Tea too wussy for ya? Nothing but a good cup o' Joe will do, eh? Prove that you really mean it with the MUG!. via Gizmodo.

So, you like to build life, instead of destroy it. Say it loud, say it proud, with the Genome TShirt from AAAS. Again via Gizmodo.

But you can't suppress those savage urges to kill all the time. So next time you sit down to belt out a few frags on your favorite shooter, strap on your FPS Vest. (Since people ENJOY dying during video games, according to a new study, does this make the whole experience even better?!?! Does that idea bother anyone else?)

Another consumer BCI

The OCZ Neural Impulse Actuator, made by a mostly gaming RAM and peripheral company, is nearing completion and is set to become the first official consumer BCI. This is no Emotiv system, with only a few measly dry electrodes in a headband, but who freakin' knows? I have already placed a review request using my press creds, but will post the info here as well. The below German video is the best, I think. Watch the user's forehead twitch to control the system. There are a few others on YouTube.
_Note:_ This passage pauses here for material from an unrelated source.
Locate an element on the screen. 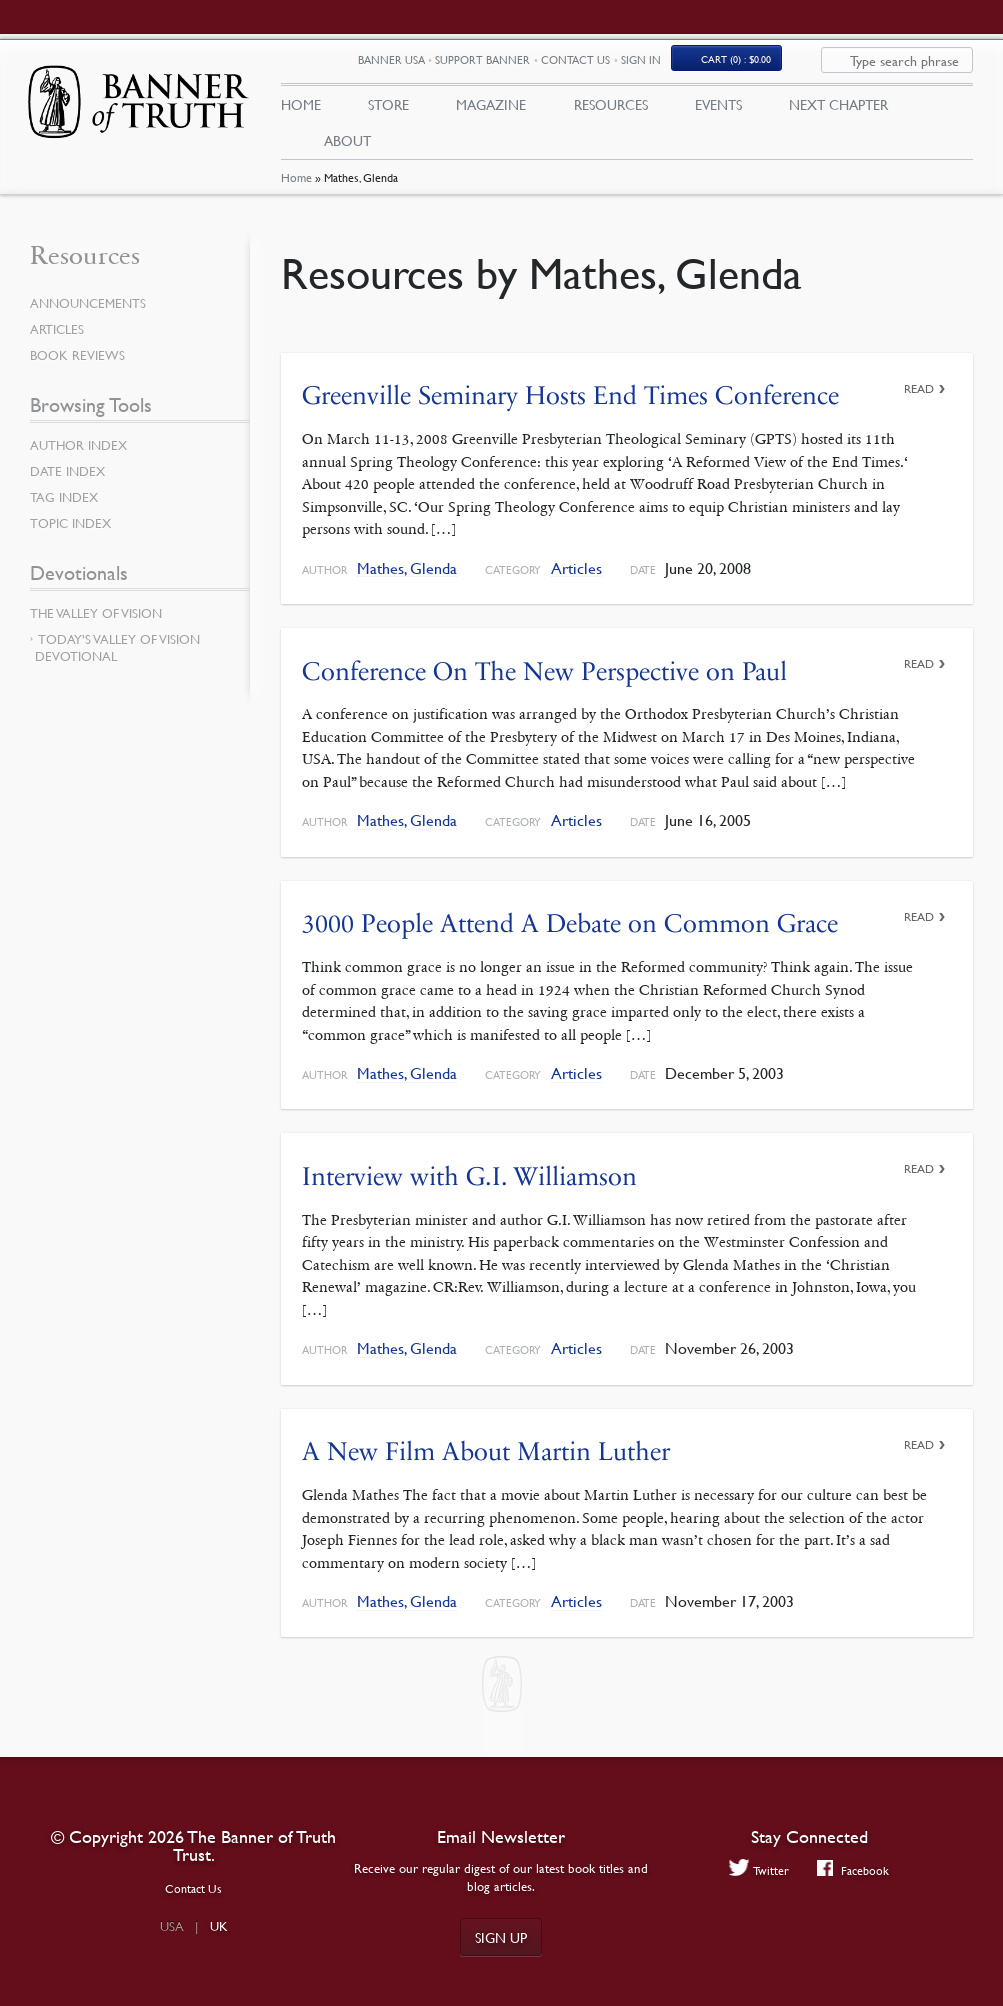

The breakdown of signals will probably be something like 80% muscle EMG, 17% eye EOG, and 3% neural EEG. By that I mean the usefulness, since EMG will complete wash out any EEG and probably all EOG, depending on many factors. What will be interesting is trying to actually push the EEG portion. If/when I get ahold of one of these (I'll buy one if I have to), you can bet I'll be trying to hack the crap out of it (eventually. in the short term I'd like to see the waveforms, if the bundled software doesn't show them to you). The post here will be meant to compliment the Digital Trends post, which will focus on usability, with a more critical look at the science behind it.
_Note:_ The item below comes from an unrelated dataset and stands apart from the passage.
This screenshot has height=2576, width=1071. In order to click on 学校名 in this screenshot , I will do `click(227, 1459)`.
Like always, there's that divide I talk about between what is really using neural signals to perform a useful action, and what is using some mesh of signals to perform a similar action in a more convenient package. The scientist side of me says, "Bah! What trash!" But the gadget geek side says, "Awesome! I want one!" Unfortunately, the gadget geek side always wins in issues concerning purchases.